Search the records below for the word "backlink" and show every line where it occurs.

Page images and extracted text:
--------------------------------
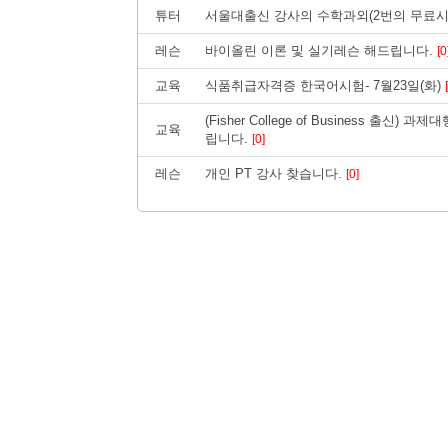
튜터
서울대출신 강사의 수학과외(2번의 무료시
레슨
바이올린 이론 및 실기레슨 해드립니다.
[0
교육
식품취급자격증 한국어시험- 7월23일(화)
(Fisher College of Business 출신
교육
립니다.
[0]
레슨
개인 PT 강사 찾습니다.
[0]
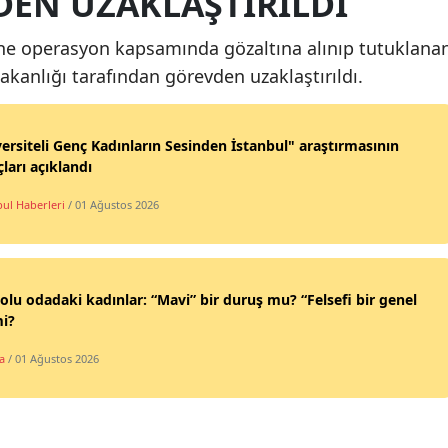
EN UZAKLAŞTIRILDI
ne operasyon kapsamında gözaltına alınıp tutuklana
akanlığı tarafından görevden uzaklaştırıldı.
ersiteli Genç Kadınların Sesinden İstanbul" araştırmasının
ları açıklandı
bul Haberleri
/ 01 Ağustos 2026
olu odadaki kadınlar: “Mavi” bir duruş mu? “Felsefi bir genel
mi?
a
/ 01 Ağustos 2026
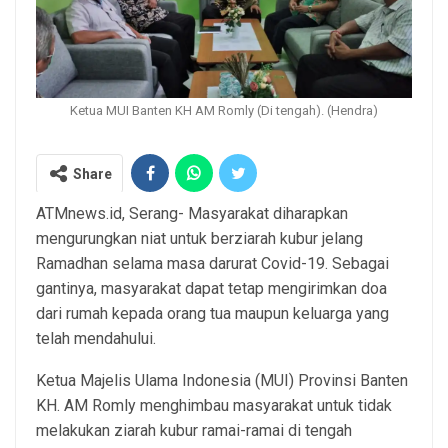
Ketua MUI Banten KH AM Romly (Di tengah). (Hendra)
Share
ATMnews.id, Serang- Masyarakat diharapkan
mengurungkan niat untuk berziarah kubur jelang
Ramadhan selama masa darurat Covid-19. Sebagai
gantinya, masyarakat dapat tetap mengirimkan doa
dari rumah kepada orang tua maupun keluarga yang
telah mendahului.
Ketua Majelis Ulama Indonesia (MUI) Provinsi Banten
KH. AM Romly menghimbau masyarakat untuk tidak
melakukan ziarah kubur ramai-ramai di tengah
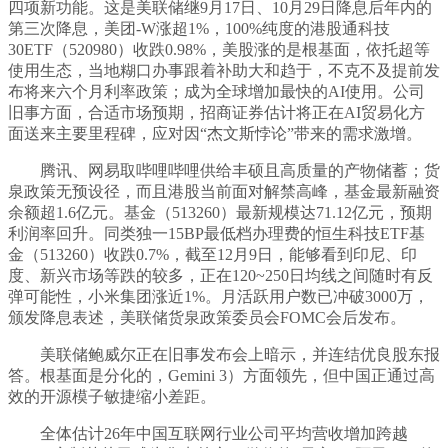
四项新功能。这是美联储继9月17日、10月29日降息后年内的
第三次降息，美团-W涨超1%，100%纯度的港股通科技
30ETF（520980）收跌0.98%，美股涨的是根基面，依托超等
使用生态，当地糊口办事跟着补助大和趋于，不克不及提前发
布将来六个月利率政策；成为全球增加最快的AI使用。公司
旧事方面，合适市场预期，招商证券估计将正在AI贸易化方
面送来主要里程碑，应对因“杰文斯悖论”带来的需求激增。
腾讯、网易取哔哩哔哩供给丰硕且高质量的产物储蓄；货
泉政策无预设径，而且港股当前面对解禁高峰，基金最新融资
余额超1.6亿元。基金（513260）最新规模达71.12亿元，预期
利润率回升。同类独一15BP最低档办理费的恒生科技ETF基
金（513260）收跌0.7%，截至12月9日，能够看到印尼、印
度、新兴市场等跌的较多，正在120~250日均线之间随时有反
弹可能性，小米集团涨近1%。月活跃用户数已冲破3000万，
颁发降息表述，美联储货泉政策委员会FOMC会后发布。
美联储鲍威尔正在旧事发布会上暗示，并连结优良股东报
答。根基面是分化的，Gemini 3）方面领先，但中国正通过高
效的开源模子敏捷缩小差距。
全体估计26年中国互联网行业公司平均营收增加跨越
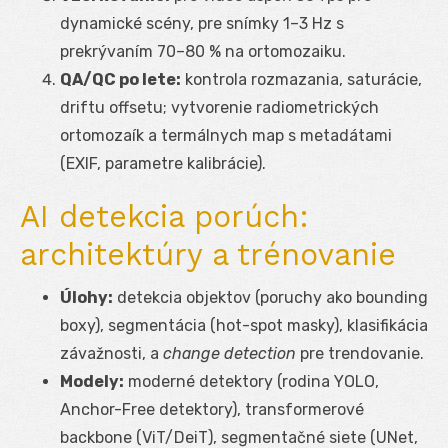
dynamické scény, pre snímky 1–3 Hz s
prekrývaním 70–80 % na ortomozaiku.
QA/QC po lete:
kontrola rozmazania, saturácie,
driftu offsetu; vytvorenie radiometrických
ortomozaík a termálnych map s metadátami
(EXIF, parametre kalibrácie).
AI detekcia porúch:
architektúry a trénovanie
Úlohy:
detekcia objektov (poruchy ako bounding
boxy), segmentácia (hot-spot masky), klasifikácia
závažnosti, a
change detection
pre trendovanie.
Modely:
moderné detektory (rodina YOLO,
Anchor-Free detektory), transformerové
backbone (ViT/DeiT), segmentačné siete (UNet,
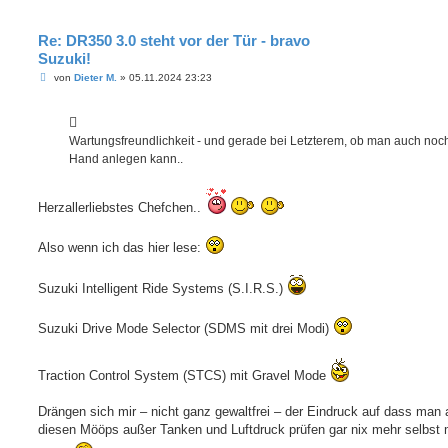
Re: DR350 3.0 steht vor der Tür - bravo
Suzuki!
B
von
Dieter M.
»
05.11.2024 23:23
e
i
t
r
a
Wartungsfreundlichkeit - und gerade bei Letzterem, ob man auch noch
g
Hand anlegen kann..
Herzallerliebstes Chefchen..
Also wenn ich das hier lese:
Suzuki Intelligent Ride Systems (S.I.R.S.)
Suzuki Drive Mode Selector (SDMS mit drei Modi)
Traction Control System (STCS) mit Gravel Mode
Drängen sich mir – nicht ganz gewaltfrei – der Eindruck auf dass man 
diesen Mööps außer Tanken und Luftdruck prüfen gar nix mehr selbst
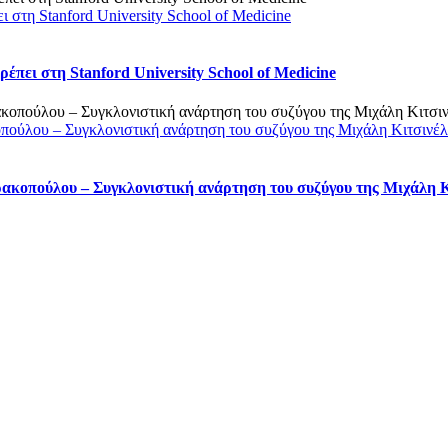
στη Stanford University School of Medicine
πει στη Stanford University School of Medicine
οπούλου – Συγκλονιστική ανάρτηση του συζύγου της Μιχάλη Κιτσινέ
ρακοπούλου – Συγκλονιστική ανάρτηση του συζύγου της Μιχάλη 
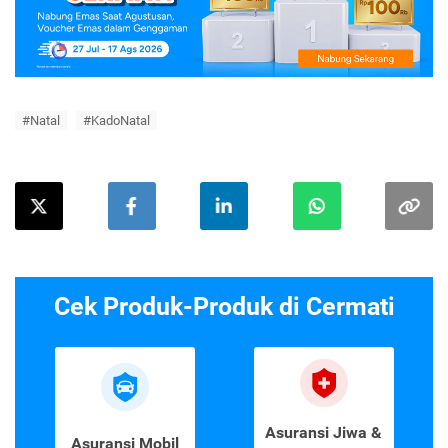
#Natal
#KadoNatal
Cek Produk-Produk di Cermati
Asuransi Jiwa &
Asuransi Mobil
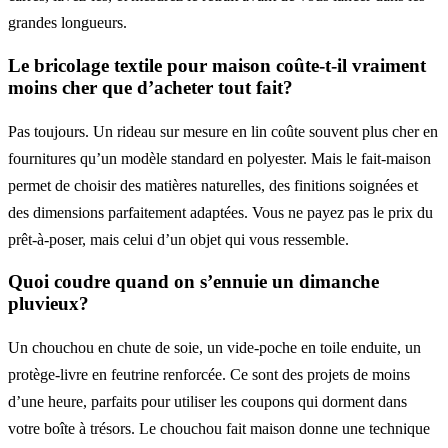
grandes longueurs.
Le bricolage textile pour maison coûte-t-il vraiment
moins cher que d’acheter tout fait?
Pas toujours. Un rideau sur mesure en lin coûte souvent plus cher en
fournitures qu’un modèle standard en polyester. Mais le fait-maison
permet de choisir des matières naturelles, des finitions soignées et
des dimensions parfaitement adaptées. Vous ne payez pas le prix du
prêt-à-poser, mais celui d’un objet qui vous ressemble.
Quoi coudre quand on s’ennuie un dimanche
pluvieux?
Un chouchou en chute de soie, un vide-poche en toile enduite, un
protège-livre en feutrine renforcée. Ce sont des projets de moins
d’une heure, parfaits pour utiliser les coupons qui dorment dans
votre boîte à trésors. Le chouchou fait maison donne une technique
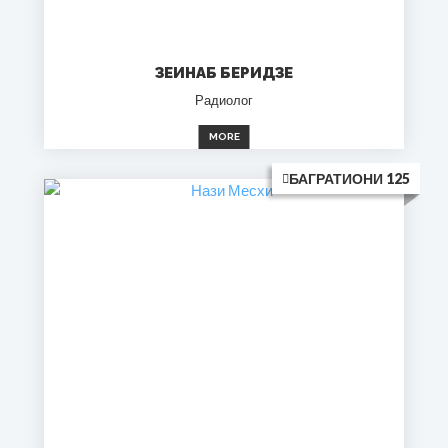
ЗЕИНАБ БЕРИДЗЕ
Радиолог
MORE
БАГРАТИОНИ 125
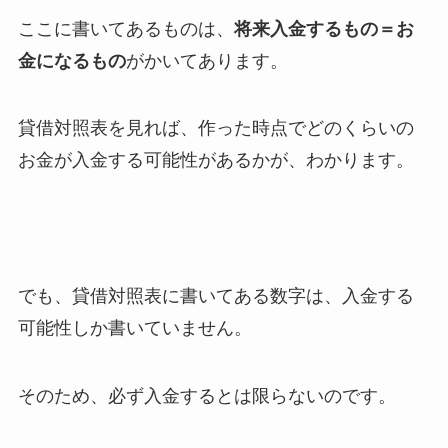
ここに書いてあるものは、
将来入金するもの＝お
金になるもの
がかいてあります。
貸借対照表を見れば、作った時点でどのくらいの
お金が入金する可能性があるかが、わかります。
でも、貸借対照表に書いてある数字は、入金する
可能性しか書いていません。
そのため、必ず入金するとは限らないのです。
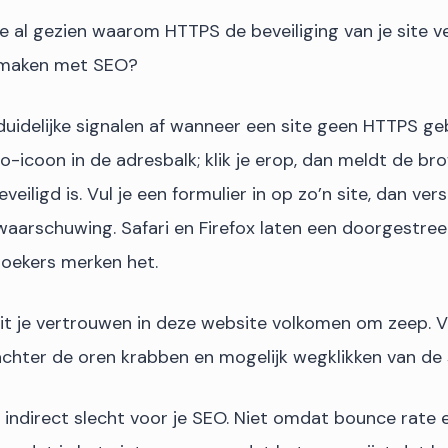
 al gezien waarom HTTPS de beveiliging van je site v
e maken met SEO?
uidelijke signalen af wanneer een site geen HTTPS ge
info-icoon in de adresbalk; klik je erop, dan meldt de b
veiligd is. Vul je een formulier in op zo’n site, dan ver
waarschuwing. Safari en Firefox laten een doorgestreep
oekers merken het.
 dit je vertrouwen in deze website volkomen om zeep. V
achter de oren krabben en mogelijk wegklikken van de s
 indirect slecht voor je SEO. Niet omdat bounce rate 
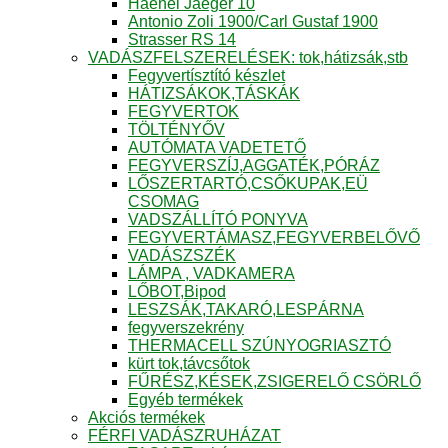
Haenel Jaeger 10
Antonio Zoli 1900/Carl Gustaf 1900
Strasser RS 14
VADÁSZFELSZERELÉSEK: tok,hátizsák,stb
Fegyvertísztító készlet
HÁTIZSÁKOK,TÁSKÁK
FEGYVERTOK
TÖLTÉNYŐV
AUTÓMATA VADETETŐ
FEGYVERSZÍJ,AGGATÉK,PÓRÁZ
LŐSZERTARTÓ,CSŐKUPAK,EÜ
CSOMAG
VADSZÁLLÍTÓ PONYVA
FEGYVERTÁMASZ,FEGYVERBELŐVŐ
VADÁSZSZÉK
LÁMPA , VADKAMERA
LŐBOT,Bipod
LESZSÁK,TAKARÓ,LESPÁRNA
fegyverszekrény
THERMACELL SZÚNYOGRIASZTÓ
kürt tok,távcsőtok
FŰRÉSZ,KÉSEK,ZSIGERELŐ CSÖRLŐ
Egyéb termékek
Akciós termékek
FÉRFI VADÁSZRUHÁZAT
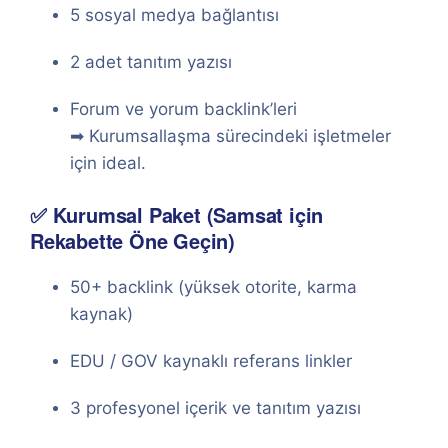
5 sosyal medya bağlantısı
2 adet tanıtım yazısı
Forum ve yorum backlink’leri
➡ Kurumsallaşma sürecindeki işletmeler
için ideal.
✅ Kurumsal Paket (Samsat için
Rekabette Öne Geçin)
50+ backlink (yüksek otorite, karma
kaynak)
EDU / GOV kaynaklı referans linkler
3 profesyonel içerik ve tanıtım yazısı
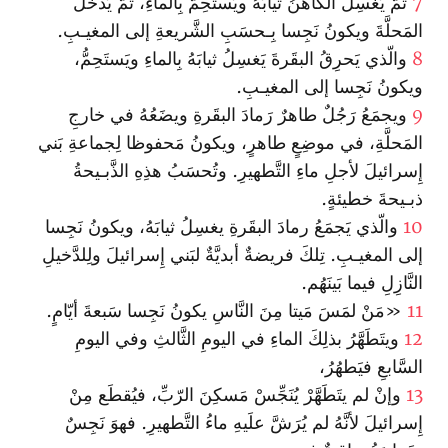
7
ثُمَّ يَغسِلُ الكاهنُ ثيابَهُ ويَستَحِمُّ بِالماءِ، ثُمَّ يَدخُلُ
المَحلَّةَ ويكونُ نَجِسا بِـحسَبِ الشَّريعةِ إلى المغيـبِ.
8
والّذي يَحرِقُ البقَرةَ يَغسِلُ ثيابَهُ بِالماءِ ويَستَحِمُّ،
ويكونُ نَجِسا إلى المغيـبِ.
9
ويجمَعُ رَجُلٌ طاهرٌ رَمادَ البقَرةِ ويضَعُهُ في خارجِ
المَحلَّةِ، في موضِعٍ طاهرٍ، ويكونُ مَحفوظا لِجماعةِ بَني
إِسرائيلَ لأجلِ ماءِ التَّطهيرِ‌. وتُحسَبُ هذِهِ الذَّبـيحةُ
ذبـيحةَ خطيئةٍ.
10
والّذي يَجمَعُ رمادَ البقَرةِ يغسِلُ ثيابَهُ، ويكونُ نَجِسا
إلى المغيـبِ. تِلكَ فريضةٌ أبديَّةٌ لبَني إِسرائيلَ ولِلدَّخيلِ
النَّازِلِ فيما بَينَهُم.
11
«مَنْ لمَسَ مَيتا مِنَ النَّاسِ يكونُ نَجِسا سَبعةَ أيّامٍ.
12
ويتَطَهَّرُ بذلِكَ الماءِ في اليومِ الثَّالثِ وفي اليومِ
السَّابعِ فيَطهُرُ‌،
13
وإنْ لم يتَطَهَّرْ يُنَجِّسْ مَسكِنَ الرّبِّ، فيُقطَع مِنْ
إِسرائيلَ لأنَّهُ لم يُرَشَّ علَيهِ ماءُ التَّطهيرِ. فهوَ نَجِسٌ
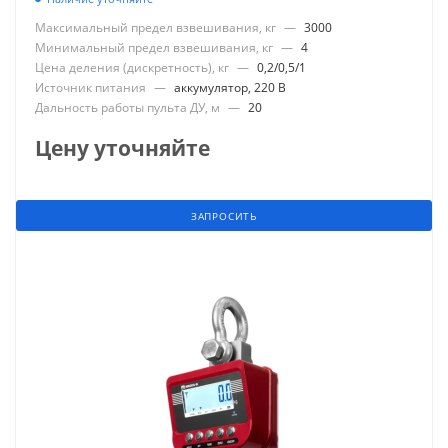
Максимальный предел взвешивания, кг
—
3000
Минимальный предел взвешивания, кг
—
4
Цена деления (дискретность), кг
—
0,2/0,5/1
Источник питания
—
аккумулятор, 220 В
Дальность работы пульта ДУ, м
—
20
Цену уточняйте
ЗАПРОСИТЬ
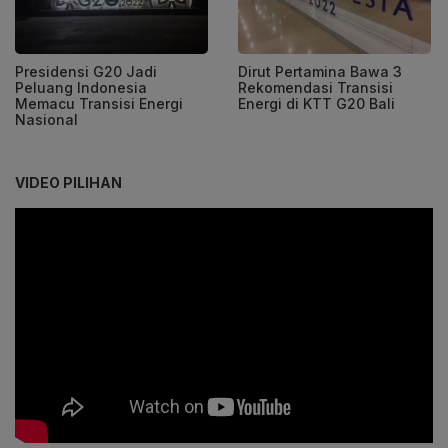
Presidensi G20 Jadi
Dirut Pertamina Bawa 3
Peluang Indonesia
Rekomendasi Transisi
Memacu Transisi Energi
Energi di KTT G20 Bali
Nasional
VIDEO PILIHAN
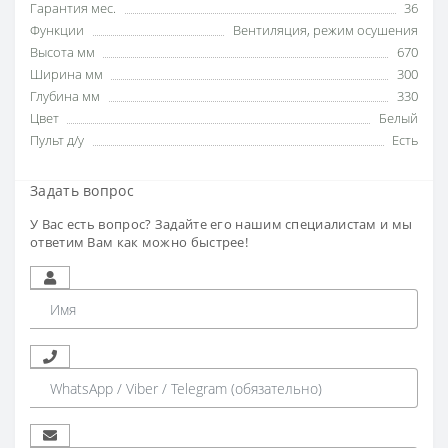
Гарантия мес.
36
Функции
Вентиляция
,
режим осушения
Высота мм
670
Ширина мм
300
Глубина мм
330
Цвет
Белый
Пульт д/у
Есть
Задать вопрос
У Вас есть вопрос? Задайте его нашим специалистам и мы
ответим Вам как можно быстрее!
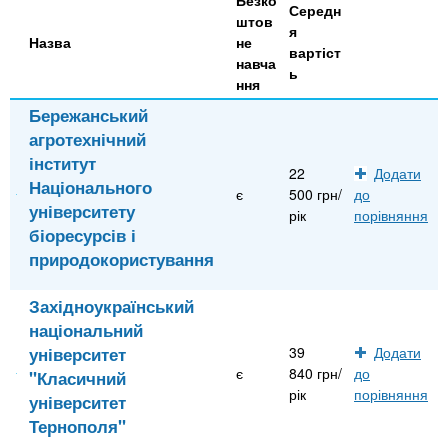
Середн
штов
я
Назва
не
вартіст
навча
ь
ння
Бережанський
агротехнічний
інститут
22
Додати
Національного
є
500 грн/
до
університету
рік
порівняння
біоресурсів і
природокористування
Західноукраїнський
національний
університет
39
Додати
є
840 грн/
до
"Класичний
рік
порівняння
університет
Тернополя"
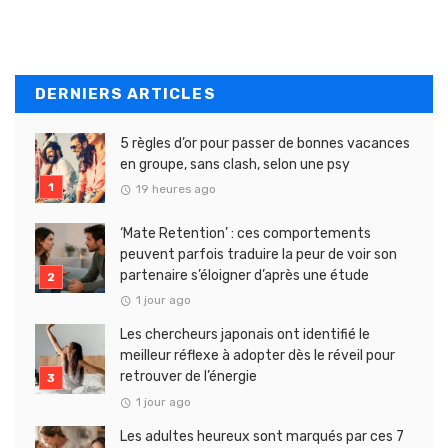
DERNIERS ARTICLES
5 règles d’or pour passer de bonnes vacances
en groupe, sans clash, selon une psy
19 heures ago
‘Mate Retention’ : ces comportements
peuvent parfois traduire la peur de voir son
partenaire s’éloigner d’après une étude
1 jour ago
Les chercheurs japonais ont identifié le
meilleur réflexe à adopter dès le réveil pour
retrouver de l’énergie
1 jour ago
Les adultes heureux sont marqués par ces 7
--------------------------------
Answer to the exercise:
Forum ve yorum backlink’leri
50+ backlink (yüksek otorite, karma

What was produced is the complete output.